Il Garante per la protezione dei dati personali ha bocciato lo schema di DPCM che istituisce la piattaforma digitale per la raccolta delle firme per i referendum previsti dagli articoli 75 e 138 della Costituzione, e per i progetti di legge previsti dall’articolo 71 della Costituzione. Il testo non garantisce la tutela dei diritti dei cittadini, pertanto è necessaria una profonda revisione.
Raccolta firme online: tutto da rifare
Lo schema di DPCM sottoposto all’esame del Garante della Privacy stabilisce le modalità di funzionamento della piattaforma, le caratteristiche tecniche, l’architettura generale, i requisiti di sicurezza, le modalità con cui il gestore attesta il malfunzionamento e comunica il ripristino delle funzionalità, le modalità di accesso, le tipologie di dati oggetto di trattamento e, in generale, le procedure per assicurare il rispetto del GDPR.

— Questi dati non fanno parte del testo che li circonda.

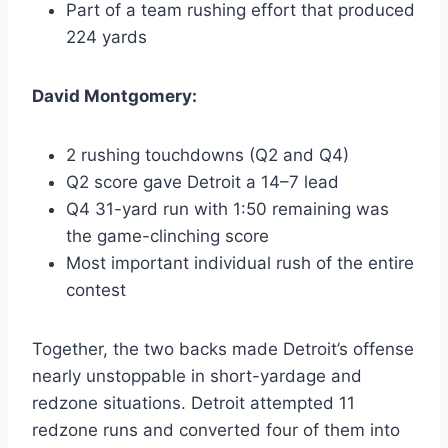
Part of a team rushing effort that produced
224 yards
David Montgomery:
2 rushing touchdowns (Q2 and Q4)
Q2 score gave Detroit a 14–7 lead
Q4 31-yard run with 1:50 remaining was
the game-clinching score
Most important individual rush of the entire
contest
Together, the two backs made Detroit’s offense
nearly unstoppable in short-yardage and
redzone situations. Detroit attempted 11
redzone runs and converted four of them into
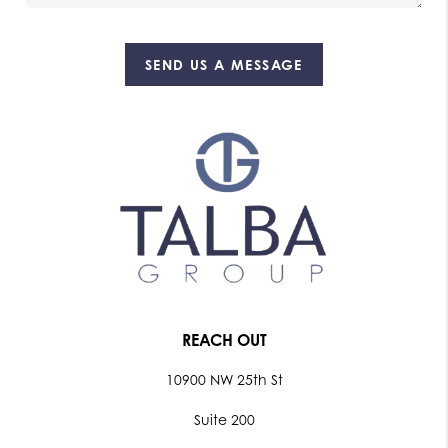
SEND US A MESSAGE
REACH OUT
10900 NW 25th St
Suite 200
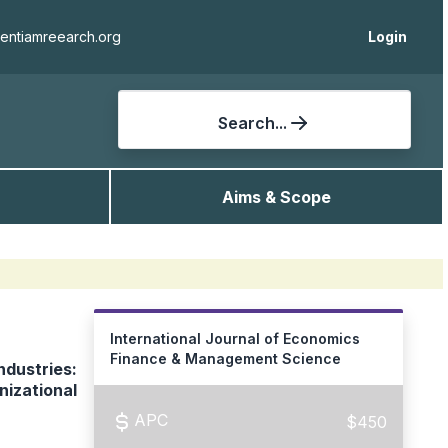
ientiamreearch.org
Login
Search...
Aims & Scope
International Journal of Economics
Finance & Management Science
ndustries:
nizational
APC
$450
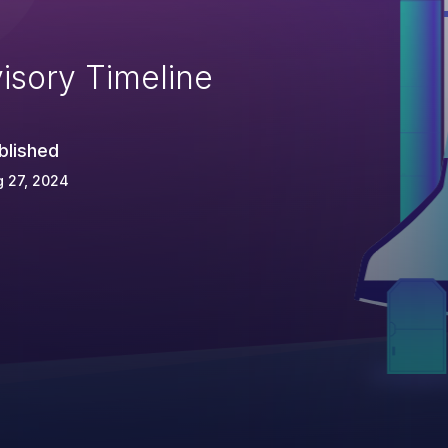
isory Timeline
blished
 27, 2024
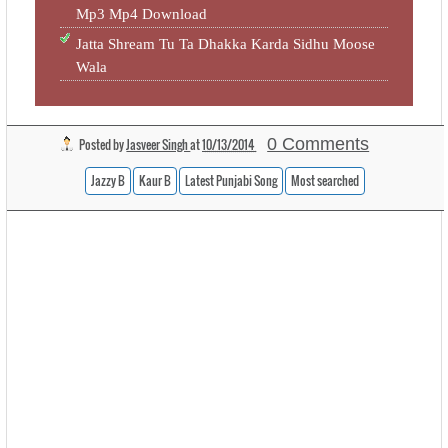
Mp3 Mp4 Download
Jatta Shream Tu Ta Dhakka Karda Sidhu Moose
Wala
0 Comments
Posted by
Jasveer Singh
at
10/13/2014
Jazzy B
Kaur B
Latest Punjabi Song
Most searched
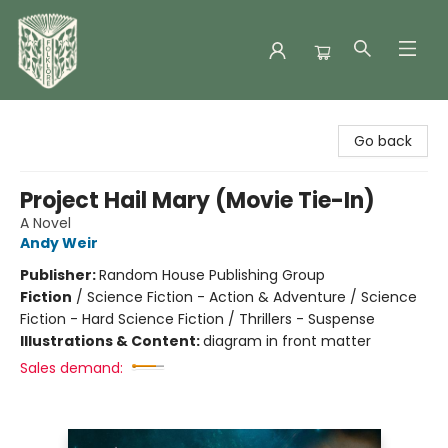
Folklore Bookshop
Go back
Project Hail Mary (Movie Tie-In)
A Novel
Andy Weir
Publisher:
Random House Publishing Group
Fiction
/
Science Fiction - Action & Adventure / Science
Fiction - Hard Science Fiction / Thrillers - Suspense
Illustrations & Content:
diagram in front matter
Sales demand:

La piattaforma, prevista dall’art. 1 comma 341 della legge n. 178 del 30 dicembre 2020, dovrebbe essere utilizzata per la raccolta delle firme digitali e la successiva “consegna” alla Corte di Cassazione. È composta da un’area pubblica per la consultazione delle proposte e da un’area privata, accessibile ai cittadini, ai promotori e al personale della Cassazione.
La piattaforma registra diversi dati personali, tra cui nome, cognome, luogo e data di nascita, codice fiscale e comune di iscrizione nelle liste elettorali. L’accesso a queste informazioni è consentito solo ai promotori del referendum e al personale della Cassazione che deve verificare l’autenticità delle firme.
Il DPCM prevede invece l’intervento di altri soggetti, tra cui il gestore della piattaforma (al momento ignoto), che verrà coinvolto nel trattamento dei dati personali. Le modalità di raccolta delle informazioni saranno indicate nel manuale operativo che non è stato allegato al DPCM per una valutazione da parte del garante.
L’autorità evidenzia che “i dati dei sottoscrittori di una proposta di referendum o di un progetto di legge rientrano nell’ambito delle particolari categorie di dati per i quali il Regolamento europeo prevede rigorose tutele a garanzia della loro riservatezza“. Per questi motivi, il garante ha espresso parere negativo sullo schema di DPCM, invitando il Ministero per l’innovazione tecnologica ad effettuare una profonda revisione del testo.